A última parte do filme ganha força dramática após a cena da detonação da bomba e a crescente tensão da investigação do Macarthismo. A atmosfera jurídica sobrepõe a biografia, o maquiavelismo do jogo político narra a história não só do um indivíduo condenado pelo estado, mas também do um homem que se subjuga ao ponto de jamais se libertar de sua consciência. O embate do subconsciente do personagem principal cria cenas espiritualmente surrealistas: a iluminação excessivamente branca que preenche o plano, o som isolado que se repete de maneira sobrenatural, o olhar vazio de Oppenheimer que parece atingir um estado de onipresença dividindo sua consciência entre o passado, o presente e o futuro.

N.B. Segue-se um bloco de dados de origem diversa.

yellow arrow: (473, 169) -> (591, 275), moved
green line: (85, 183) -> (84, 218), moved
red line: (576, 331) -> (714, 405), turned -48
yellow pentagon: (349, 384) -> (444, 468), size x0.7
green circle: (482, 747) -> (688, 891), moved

Nunca apenas um desses momentos temporais, consumidos pela reação em cadeia que causou. Esse ritmo burocrático na resolução do filme é continuamente desfigurado ao ser contado e recontado em diferentes perspectivas, por diferentes pessoas e em diferentes épocas históricas, criando uma natureza cíclica na narrativa em que tudo acaba por retornar a si e a um único momento: a criação da bomba atômica. Além de uma relação de causa e efeito, o desfecho mais se assemelha a uma reação química que vai tornando seus componentes cada vez mais caóticos e imprevisíveis.

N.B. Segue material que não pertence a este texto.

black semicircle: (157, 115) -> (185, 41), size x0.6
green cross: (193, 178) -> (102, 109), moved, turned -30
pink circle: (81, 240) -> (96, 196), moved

Oppenheimer é um retrato histórico e pessoal sobre a condição humana escondida por trás da física, não é um filme interessado em discutir cumplicidade, e sim revelar uma faceta obscura da humanidade: o desejo inerente de explorar o desconhecido, de testar seus limites e ultrapassar a barreira mesmo que isso traga consequências humanas, morais ou históricas. Essa mesma curiosidade inconsequente que habita no coração do homem ao longo da civilização, a mesma curiosidade que fez o homem descer da árvore e explorar um novo continente é algo que sustém o espírito humano. E talvez essa condição científica da curiosidade é o que mais assusta o físico americano ao longo de sua vida, a consciência de que faria tudo novamente porque essa inquietude é humana.
Ter a oportunidade de ver Oppenheimer em 70mm no IMAX foi uma das experiências mais marcantes que já tive em uma sala de cinema, tanto pelo conteúdo do filme quanto pela própria importância daquele espaço. Ver um filme na grande tela sempre será uma experiência mais completa, pois é ali que todo filme sonha estar. E Oppenheimer me ensinou que a força de um filme também pode ser tridimensional: é o mesmo motivo das violentas touradas serem aplaudidas de pé ou que gritamos ao ver um jogo de futebol em um estádio, a realidade é transformada quando vista dentro desses espaços e o cinema muito mais que o templo sagrado de celebração, é um espaço capaz de conservar e condicionar um sentimento que jamais poderá ser novamente experienciado: a magia do primeiro olhar. Nessa cabine escura, gelada, e silenciosa, tal como é o cosmos que envolve nosso planeta, uma explosão atinge todos e reverbera em todas as direções, mas não é uma supernova ou uma estrela em combustão, e sim a explosão atômica do novo filme de Christopher Nolan.